Thursday, October 27, 2011

ba-dum-bum

One perk of my LNFU work is that when it's raining out or I just need a change of scenery I can walk to an office I regularly interact with by way of the natural history museum. I normally walk pretty briskly past the taxidermied fauna but today I crossed paths with a steady stream of Catholic junior high schoolers who were exiting what must be a much larger classroom than I originally thought based on how many uniformed kids came out of it. I decided to wait it out, and then trailed an older woman with a cane who was bringing up the rear. It was a slow walk, owing more to the Catholic schoolchildren than the lady.

She and I chatted briefly on our way down the stairs - she opened the conversation by saying she had two bionic knees. I told her I was very impressed, and even more impressed that she was taking the stairs in spite of them. Then she said she walks with her cane at school because she tends to topple over and she works with kids who are at an age where they're very self-involved.

When I arrived at my destination, a coworker said the next time I find myself in a similar situation I should just announce I'm an unwed mother who's had three abortions.

Monday, October 24, 2011

Me and my brainpan

The cure for writer's block is not:

a. Carrying your kitty who is asleep in her wicker basket over to your sofa so you can pat her while you feel the sort of self pity which is appropriate only in those stupid vampire movies and cry as quietly and non-mucous-producing-ly as possible.

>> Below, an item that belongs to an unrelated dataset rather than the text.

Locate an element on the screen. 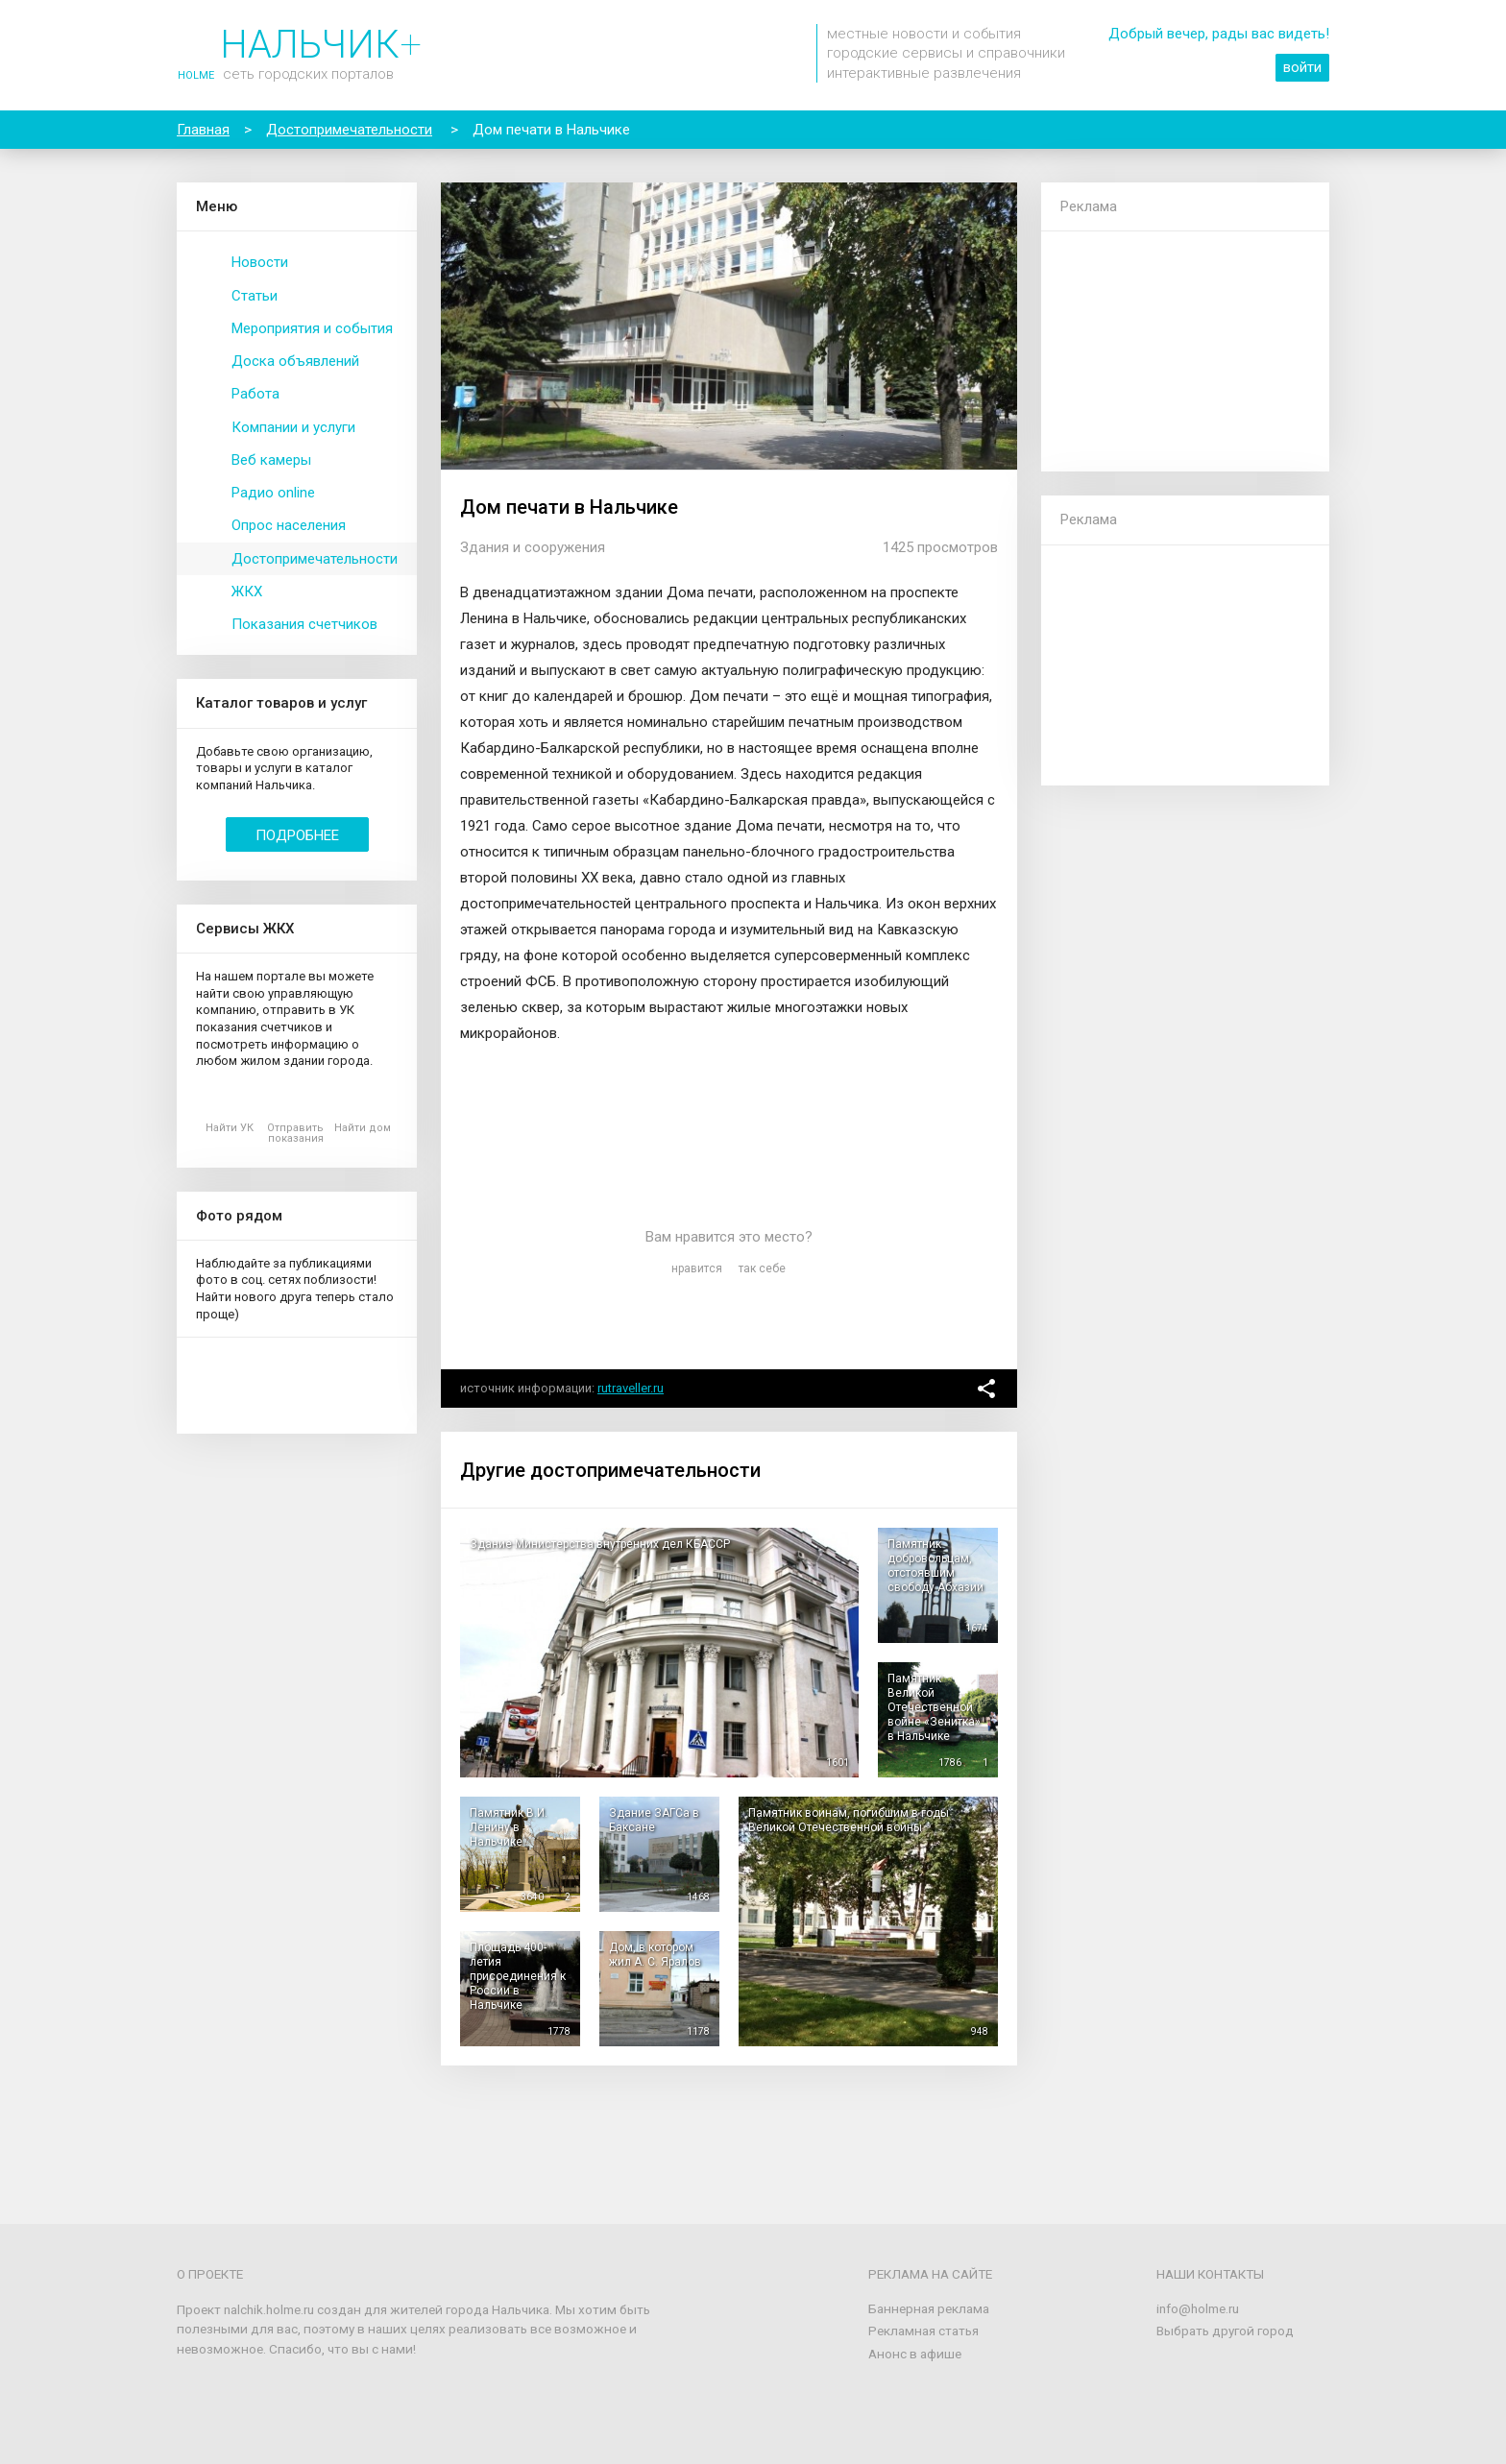 This screenshot has height=2464, width=1506. Подробнее is located at coordinates (297, 835).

b. Roaming the basement of the thrift store you roamed yesterday, and roamed when you had writer's block before, back when roaming thrift stores cured your writer's block.

c. Swearing out loud.

d. Writing like you talk when what you are doing is (see c. above).

e. Sighing.

f. Trying five too many times to work a Miss Cleo analogy into an article about the worrisome fate of capitalism.




Tuesday, October 18, 2011

Independence

Sometimes I think I will never make the right decision about the way I live my life, and some days I feel done in by PolackPappy's warning that a lack of decision is a decision in itself.

But enough with the maudlin. On Friday the LNFU had a members-only party for itself and I decided to attend, hoping for free tasty snacks and maybe door prizes. Alas there were neither. There was rain, and mud, and beakers filled with what I decided was the blood of all the virgins they sacrificed to ensure the LNFU's continued prosperity. The red stuff was meant to be poured over ice cream. There was also a ginormous cake, and a chocolate fountain, and a lot of booze. But I didn't want to get near the booze and couldn't get near any of the other stuff because it wall-to-wall people. You could not move, or see anything, or hear anything. I think if I were an undergrad it would have been fun, but it was no place for a grown-up.


Wednesday, October 12, 2011

oink

Dr. Moo has been full of tales of the non-bovine ilk lately. This weekend in the cousin-and-auntie-filled bedroom of a haunted northern inn she told the sad tale of Oink. Oink was a five-year-old 250lb pot-bellied pig who was purchased from a trailer park. He had separation anxiety and would tear things up if left alone too long. He was a pretty, pretty princess when it came to getting shots. Like all piggies, he had frequent, fragrant gas.

Oink really liked to hang out on the sofa. It was a good life. But then one day he became morbidly constipated and Moo was called at midnight to send him waddling across the Rainbow Bridge. Dispatching Oink wasn't the problem. Moving him off the sofa post-dispatch was. After some amount of discussion, a sled of sorts was built (I believe a rug was involved) and Oink's body was dragged across the floor, out the door, and onto the lawn. They were originally going to try to drag him into the shed but in the end (and after consulting with Dr. Moo as to whether "anything would eat him" if they did so) they turned a wheelbarrow over on him and buried him the next day.

Monday, October 10, 2011

Woodsy

I attended cousin B's wedding in northern NH this weekend and managed to work in a short solo hike. It has been long enough since I've hauled ass up one side of a mountain and down the same side that I found myself cursing its steepness. Despite all the wind I sucked I beat book time, thank GOD. Because I need a reason to be proud of my meaty meaty man-legs.

I didn't leave myself enough time to fit in a second peak but the jog I took the next morning was quite hilly and calf-satisfying. That neck of the woods is gorgeous, but there is of course a lot of poverty. I don't know what the solution is to the issue of some people having to scratch out a living in a place where others own a second or third home that they own solely for pleasure, and perhaps if I spent less time ruminating on things over which I have no control I would spend more time working on things I can actually fix. Talk is cheap, right?